Così si era ritrovata quattro Marchiati in salotto: Qwerty e Ralph erano stati raggiunti da Nigel, il ragazzo che le aveva telefonato, ed Espen. Avevano passato qualche ora a spiegarle tutto e lei aveva ascoltato paziente. Avrebbe voluto indagare di più, ma Qwerty si era piegata in avanti d'un tratto, tenendosi la testa e dicendo che un loro amico era in grave pericolo. Ralph era allora volato via, ma, quando era tornato sembrava reduce da un funerale.

Le facce dei suoi allievi avevano perso colore durante il resoconto della sua escursione e, anche se lei non comprendeva del tutto la situazione, sapeva che quello che avevano davanti era un problema serio e irrisolvibile. Almeno per il loro attuale stato mentale.

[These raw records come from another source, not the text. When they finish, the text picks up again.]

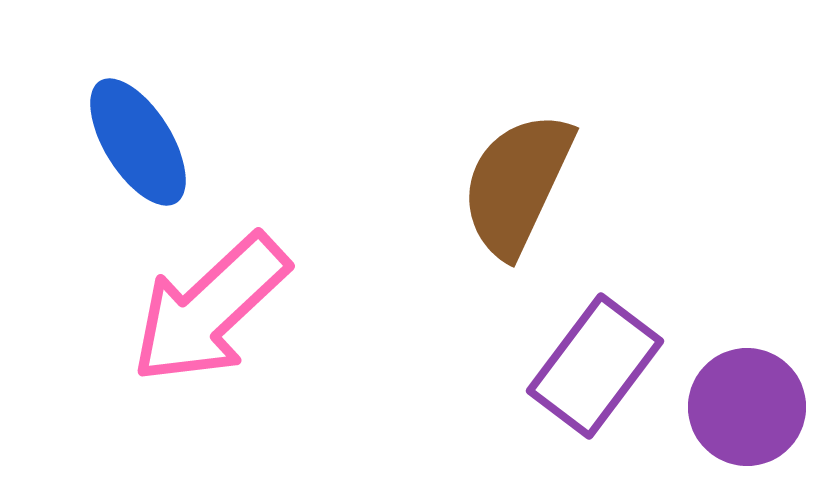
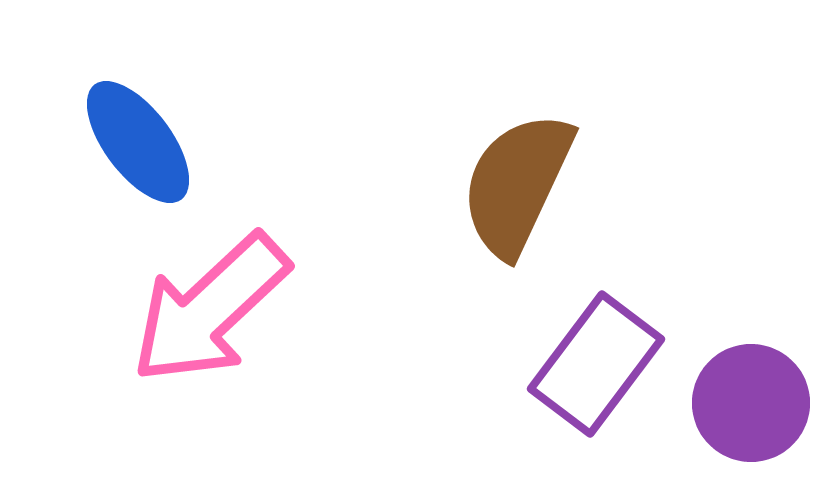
blue ellipse: rotated 5 degrees counterclockwise
purple rectangle: moved 1 px right, 2 px up
purple circle: moved 4 px right, 4 px up
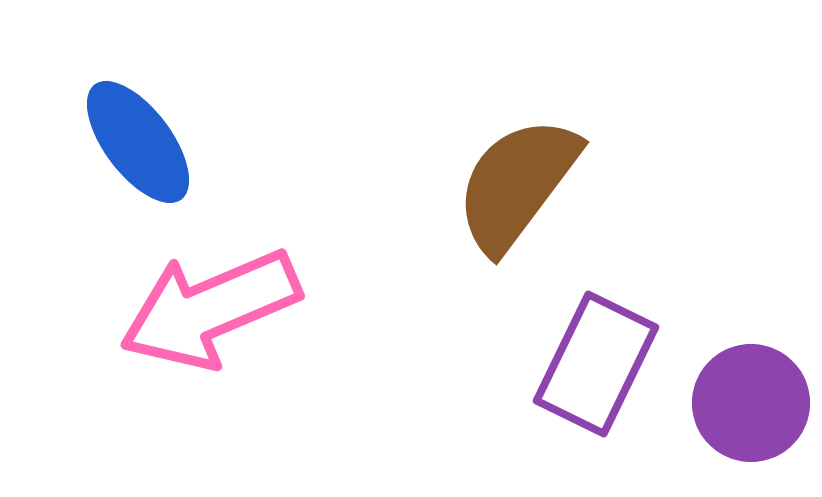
brown semicircle: rotated 12 degrees clockwise
pink arrow: rotated 20 degrees clockwise
purple rectangle: rotated 11 degrees counterclockwise
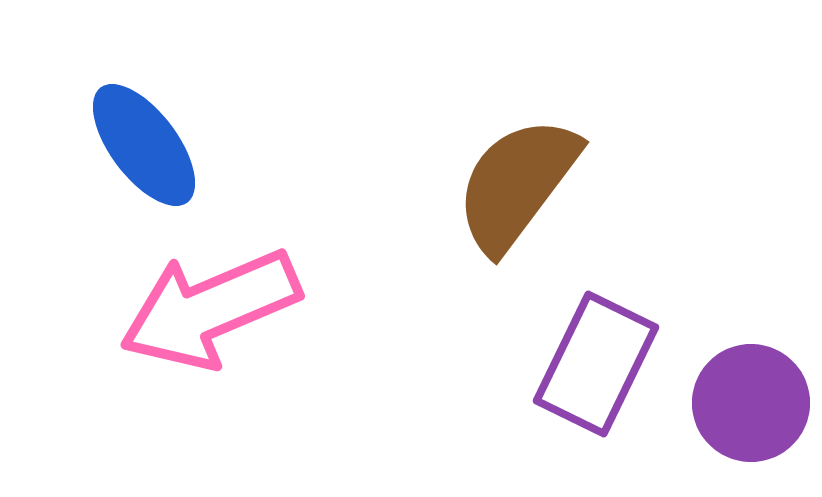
blue ellipse: moved 6 px right, 3 px down
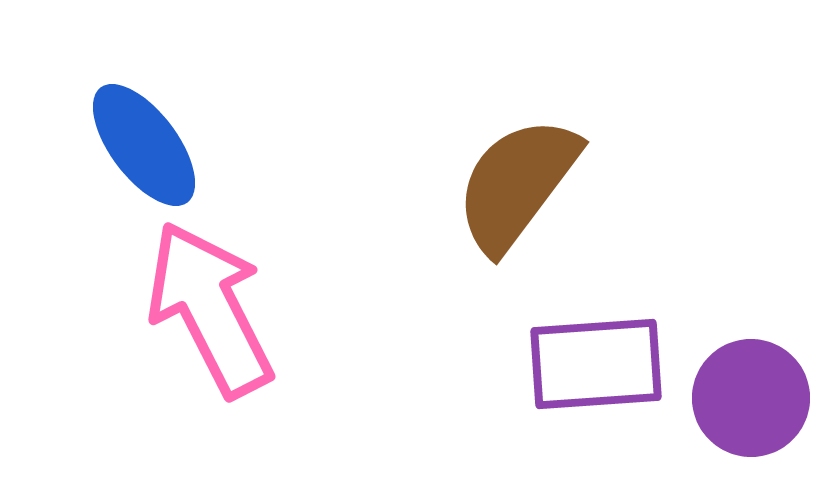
pink arrow: rotated 86 degrees clockwise
purple rectangle: rotated 60 degrees clockwise
purple circle: moved 5 px up
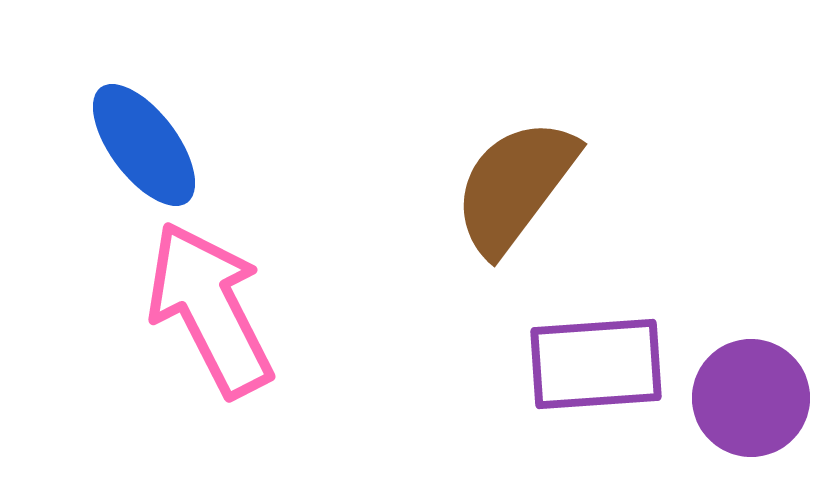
brown semicircle: moved 2 px left, 2 px down
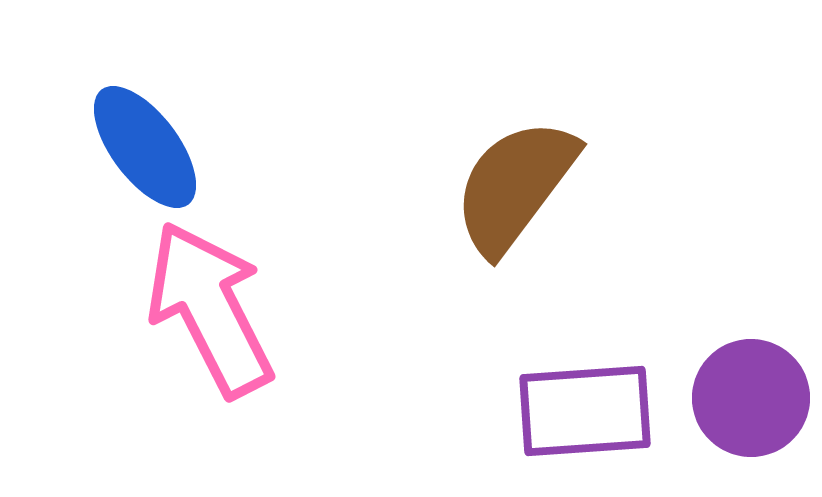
blue ellipse: moved 1 px right, 2 px down
purple rectangle: moved 11 px left, 47 px down
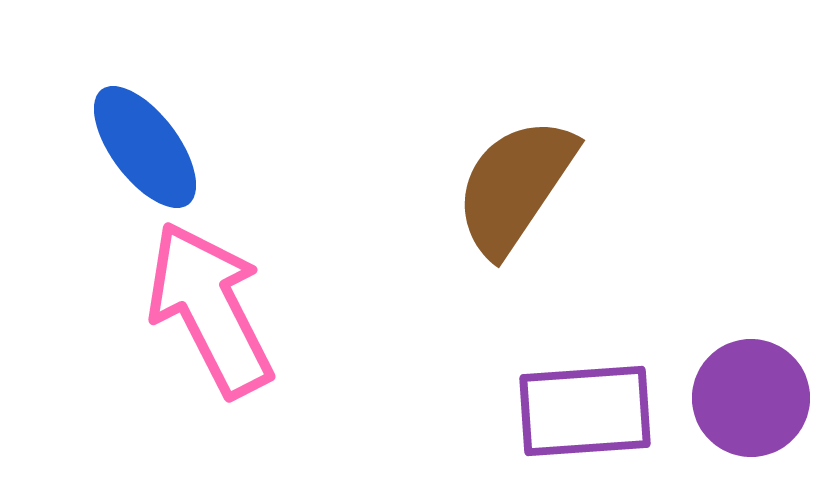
brown semicircle: rotated 3 degrees counterclockwise
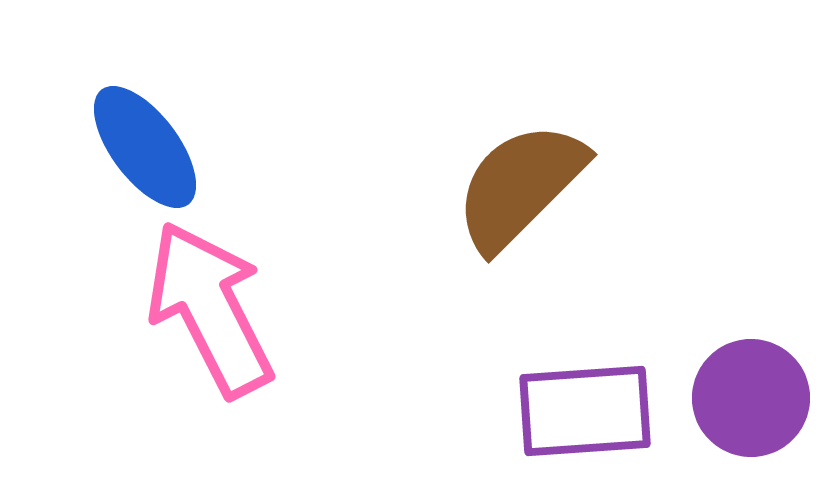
brown semicircle: moved 5 px right; rotated 11 degrees clockwise
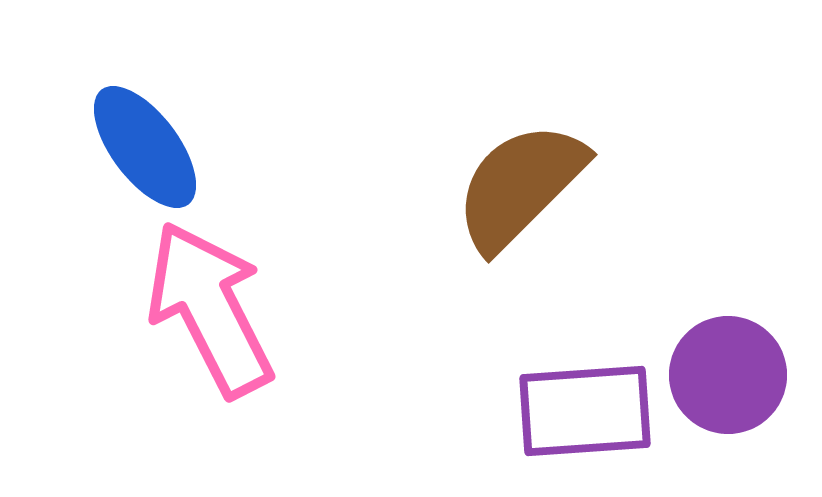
purple circle: moved 23 px left, 23 px up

La psicologa sospirò e scese gli ultimi gradini, afferrando il corrimano in legno lucido per girarci attorno. Gettò uno sguardo preoccupato in soggiorno, dove Nigel passeggiava nervoso, arruffandosi i capelli corti e ispidi. Espen e Qwerty sedevano sul divanetto di stoffa damascata, la prima con un braccio attorno alla seconda e occhi vacui. La ragazza dalla pelle scura si mordicchiava le unghie ansiosa: i gravi ematomi che le avevano sfregiato il corpo non erano altro che lividi appena visibili. Angelica si stupì della rapidità con cui i Marchiati guarivano e si trovò a desiderare che anche le loro ferite mentali se ne andassero altrettanto in fretta.

Silenziosamente, oltrepassò l'entrata senza porta del soggiorno e lasciò i ragazzi soli nei propri pensieri. Avevano acceso la radio per sentire se passassero altre notizie sui Marchiati, ma, per il momento, trasmetteva solo una vecchia canzone jazz, che nessuno di loro ascoltava. Le tre tazze di cioccolata che avevano ordinato erano vuote, posate senza cura sul tavolino da caffè tra i due divani.

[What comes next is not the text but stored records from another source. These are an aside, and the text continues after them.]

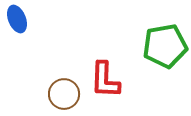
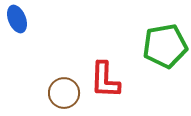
brown circle: moved 1 px up
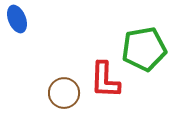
green pentagon: moved 21 px left, 3 px down
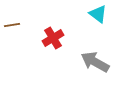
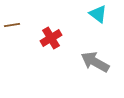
red cross: moved 2 px left
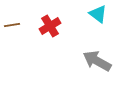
red cross: moved 1 px left, 12 px up
gray arrow: moved 2 px right, 1 px up
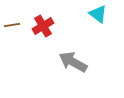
red cross: moved 7 px left
gray arrow: moved 24 px left, 1 px down
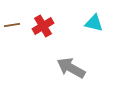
cyan triangle: moved 4 px left, 9 px down; rotated 24 degrees counterclockwise
gray arrow: moved 2 px left, 6 px down
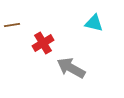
red cross: moved 17 px down
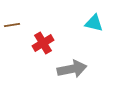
gray arrow: moved 1 px right, 1 px down; rotated 140 degrees clockwise
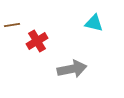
red cross: moved 6 px left, 2 px up
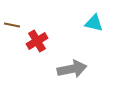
brown line: rotated 21 degrees clockwise
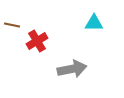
cyan triangle: rotated 12 degrees counterclockwise
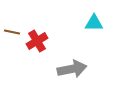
brown line: moved 7 px down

Angelica afferrò il cappotto sull'attaccapanni accanto all'ingresso e uscì. L'aria fredda della sera le dette la pelle d'oca, ma lei la combatté infilandosi il pesante indumento. Si avvicinò alla figura che osservava il cielo da sotto al patio.

«Non è la sera ideale per guardare le stelle.» notò, con un rapido gesto al cielo ancora coperto. Almeno aveva smesso di piovere.

Ralph si girò, scosso dai pensieri, ma non spaventato dalla sua presenza. Abbozzò un lieve sorriso e tornò a fissare all'insù, appoggiato alla ringhiera bianca. «Sì, se usi l'immaginazione.»